I believe that's what I said. That's certainly what was used. You can't compare the group subset that didn't participate, so it's a confounding variable.
> Lifelong correlational data is not the gold standard for questions about mortality.
AFAIK it is and has been over the last century. If you aren't tracking lifelong data, your mortality data is always skewed against hidden results because you didn't want to wait. When making a paper that isn't qualified (decade long effects vs effects), it's not expected to have short time-boxed data.
Seems the only way to prove the test itself reduces deaths is to force unhealthy/irrresponsible people to get colonoscopies. Is there another approach?
They're doing an intention to treat analysis, which can be a bit confusing, but statistically makes sense and is the gold standard for clinical trials.
You're basicall saying "our randomization at the beginning of the trial is key to avoid biases, so we can't reassign people from the treatment group to the other group, even if they practically don't get the treatment". The reason is if you allow people to switch, your assignment is no longer random. People who avoid the treatment may have different health properties than the ones who don't.
In essence, you need your trial to be robust and large enough that a few people not getting the treatment don't matter.

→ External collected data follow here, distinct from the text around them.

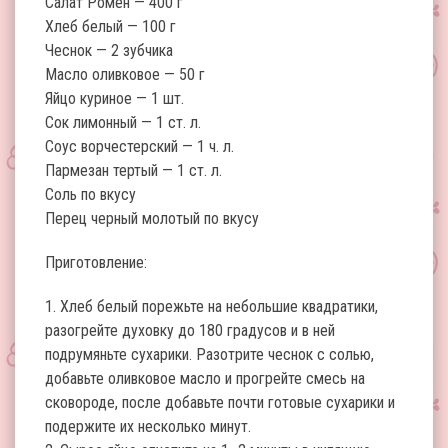
Салат Ромен — 400 г
Хлеб белый — 100 г
Чеснок — 2 зубчика
Масло оливковое — 50 г
Яйцо куриное — 1 шт.
Сок лимонный — 1 ст. л.
Соус ворчестерский — 1 ч. л.
Пармезан тертый — 1 ст. л.
Соль по вкусу
Перец черный молотый по вкусу
Приготовление:
1. Хлеб белый порежьте на небольшие квадратики,
разогрейте духовку до 180 градусов и в ней
подрумяньте сухарики. Разотрите чеснок с солью,
добавьте оливковое масло и прогрейте смесь на
сковороде, после добавьте почти готовые сухарики и
подержите их несколько минут.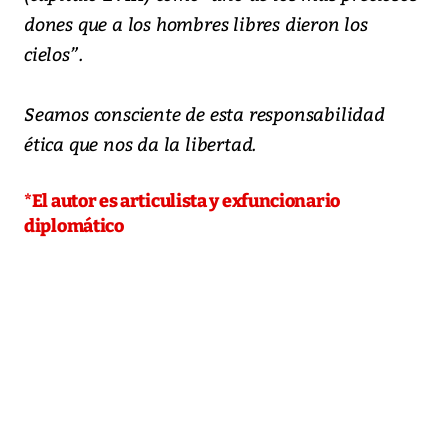
dones que a los hombres libres dieron los
cielos”.
Seamos consciente de esta responsabilidad
ética que nos da la libertad.
*El autor es articulista y exfuncionario
diplomático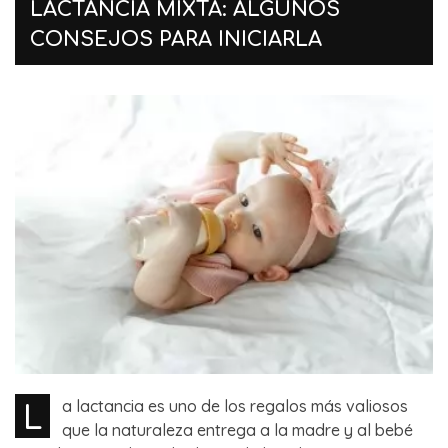
LACTANCIA MIXTA: ALGUNOS
CONSEJOS PARA INICIARLA
L
a lactancia es uno de los regalos más valiosos
que la naturaleza entrega a la madre y al bebé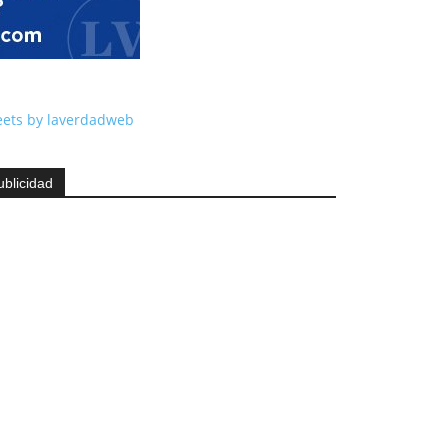
ets by laverdadweb
ublicidad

Then the title is wrong, since colonoscopies actually do increase survival rates (everything would have surprised me a lot as someone who was saved by one), but rather that invitations for colonoscopies don't work. No idea why, but maybe people willing to do one go anyway while those unwilling are very unlikely to follow an invitation. Either way, the title is wrong, misleading and very clickbaity.

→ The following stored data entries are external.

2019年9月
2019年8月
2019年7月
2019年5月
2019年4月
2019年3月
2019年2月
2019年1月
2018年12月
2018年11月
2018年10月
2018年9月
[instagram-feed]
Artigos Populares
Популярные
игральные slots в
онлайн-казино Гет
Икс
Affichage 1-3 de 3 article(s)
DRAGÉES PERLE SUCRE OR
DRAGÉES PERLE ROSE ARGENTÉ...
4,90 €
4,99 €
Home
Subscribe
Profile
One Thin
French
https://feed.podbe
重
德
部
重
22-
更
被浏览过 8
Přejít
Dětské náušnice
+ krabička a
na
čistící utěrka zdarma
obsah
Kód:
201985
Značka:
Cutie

What you're saying is not totally correct. If you look only at patients that did get a colonoscopy, you cannot be sure that it is the colonoscopy that helps, or another variable (those people might monitor their health closer). Your assignment is not random any more so you cannot make any causal statement.
Thanks. That explanation on avoiding selection bias makes sense, but it seems like the study is saying those who choose to get a colonoscopy (whether invited or not) are 50% less likely to die of colon cancer.
Also I’m not sure if the article mentioned this, but the data seems to imply that the % of people who opted to get a colonoscopy was similar in the invited and control group.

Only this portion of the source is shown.